The band rehearsed in Red Bank, in the empty building that had once housed Clemons’s never quite profitable nightclub, Big Man’s West. Lofgren played with the band for a couple of days and packed up his guitars at the end of the second day feeling good about what had happened. No matter how it turned out, he’d given it his best shot, he figured. Bruce vanished into a side room in the moments after they’d quit playing, and when he came out, Lofgren went over to give him a thank-you hug. Bruce just smiled.
“He said, ‘Look, I talked to everybody. It feels good to us. So do you want to join the E Street Band?’ I said, ‘What? You mean now? Like a full member of the band? Not just a sideman?’ And he said, ‘Yeah. Join the band.’ So I said, ‘Absolutely! Count me in!’” Lofgren flew back to Maryland that night, packed up everything he’d need for a tour, threw it into his car, and drove back up to New Jersey.
He had five weeks before the opening date of the tour, set for Saint Paul, Minnesota, at the end of June. Lofgren took over the guitar parts without much sweat, but he had a tougher time doing all that while also summoning the grit and power for Van Zandt’s high vocal harmonies. Bruce, however, already had a solution on hand. He called Patti Scialfa, who had managed to do all the growing up that Bruce and Van Zandt had asked her to do when she tried out for Dr. Zoom and the Sonic Boom thirteen years earlier. Bruce had considered adding a female voice to the band even before Van Zandt left (Scialfa had auditioned months earlier, in fact), so when he offered her a backup singer job, she jumped at it and became the first woman to become a full-fledged member of the E Street Band. Scialfa, a willowy redhead with sparkling green eyes and a playfully sexy stage presence, had been a fixture on the Asbury Park scene for so long that her joining did little to disrupt the E Street boys’ club. She also came with serious academic credentials, including a music degree from New York University and training from the jazz conservatory at the University of Miami’s Frost School of Music. Scialfa had spent years busking and playing club dates with her all-woman band Trickster (with Soozie Tyrell and Lisa Lowell), and toured and recorded as a vocalist for both David Johansen and Southside Johnny and the Asbury Jukes. “Patti saved my ass,” Lofgren says. “She got thrown in even later than I did, but Patti can sing anything.”
• • •
First came the video. In 1984, with the three-year-old MTV established as the hub of the nation’s (and increasingly the world’s) pop music culture, any bid for mainstream success had to include a video that showcased the artist’s single, while also establishing his or her image and the mood of the new song and/or album. Bruce had resisted MTV’s gravitational pull in the bleak “Atlantic City” video in 1982, but his heady ambitions for Born in the U.S.A. required a much more industry-friendly campaign. Still, Bruce, who fell in love with music the old-fashioned, AM-radio-driven way, was wary. “I kind of agreed with him,” Teller says. “I knew that videos hampered people’s ability to comprehend the music in their own way.” But Columbia’s president also knew how the music business worked in 1984, and Landau said he’d try to make something happen.

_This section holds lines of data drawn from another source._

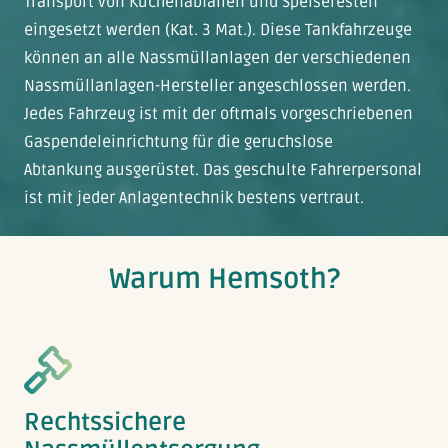
Transport von Küchenabfällen und Speiseresten
eingesetzt werden (Kat. 3 Mat.). Diese Tankfahrzeuge
können an alle Nassmüllanlagen der verschiedenen
Nassmüllanlagen-Hersteller angeschlossen werden.
Jedes Fahrzeug ist mit der oftmals vorgeschriebenen
Gaspendeleinrichtung für die geruchslose
Abtankung ausgerüstet. Das geschulte Fahrerpersonal
ist mit jeder Anlagentechnik bestens vertraut.
Warum Hemsoth?
Rechtssichere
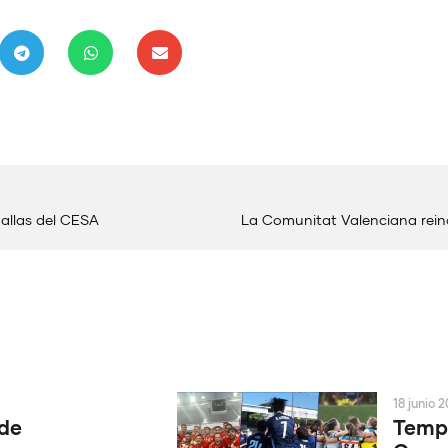
allas del CESA
La Comunitat Valenciana reina
18 junio 
 de
Tempo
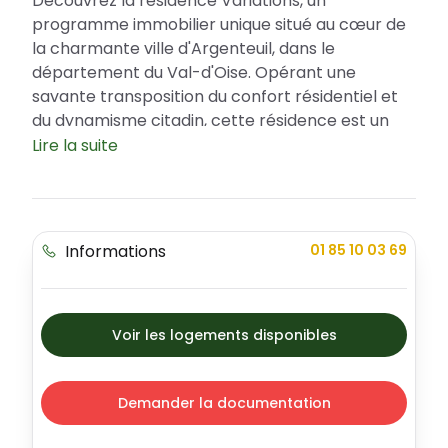
Découvrez la résidence Variations, un
programme immobilier unique situé au cœur de
la charmante ville d'Argenteuil, dans le
département du Val-d'Oise. Opérant une
savante transposition du confort résidentiel et
du dynamisme citadin, cette résidence est un
investissement stratégique bénéficiant d'aides
Lire la suite
fiscales, notamment le Prêt à Taux Zéro (PTZ).
Notre programme Variations incarne l'élégance
et la modernité, offrant un choix varié
d'appartements, de maisons et de duplex pour
Informations
01 85 10 03 69
satisfaire tous les goûts et modes de vie.
Argenteuil : Un emplacement de choix pour
la résidence Variations
Voir les logements disponibles
Situé à Argenteuil, le programme Variations
bénéficie des nombreux attraits de cette ville
dynamique et attractive du Val-d'Oise. Ce
Demander la documentation
nouveau lieu de vie s'inscrit dans un
environnement résidentiel sécurisé et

When the manager came back to show what they came up with while working with director Jeff Stein (best known then for The Kids Are Alright, his spectacular 1979 documentary about the Who) for a day in the Kaufman Astoria film studios in Queens, New York, Teller was baffled. Rather than featuring the band or any kind of onstage setting, the video featured Bruce alone. Appearing on an all-black set and dressed in black pants, a white, sleeveless T-shirt, thin black suspenders, and a thick black bandanna tied across his forehead, Bruce looked mostly like a mime with ants in his pants. Set loose on the empty soundstage, Bruce lip-synced the lyrics while doing his best back-and-forth boogie, with occasional 360-degree spins for odd measure. And that was the whole production, until a white-suited Clemons popped in to simulate his saxophone solo at the end of the song. “No background, no band, that was it,” Teller says. “It really just showed you how uncomfortable he was with videos.” When the executive caught Landau’s eye at the end of the clip, he shook his head. “Jon and I just looked at each other, and I said, ‘No way!’”6 Landau, he says, nodded—almost as if he’d expected Teller to say that—and said he’d try to come up with something else.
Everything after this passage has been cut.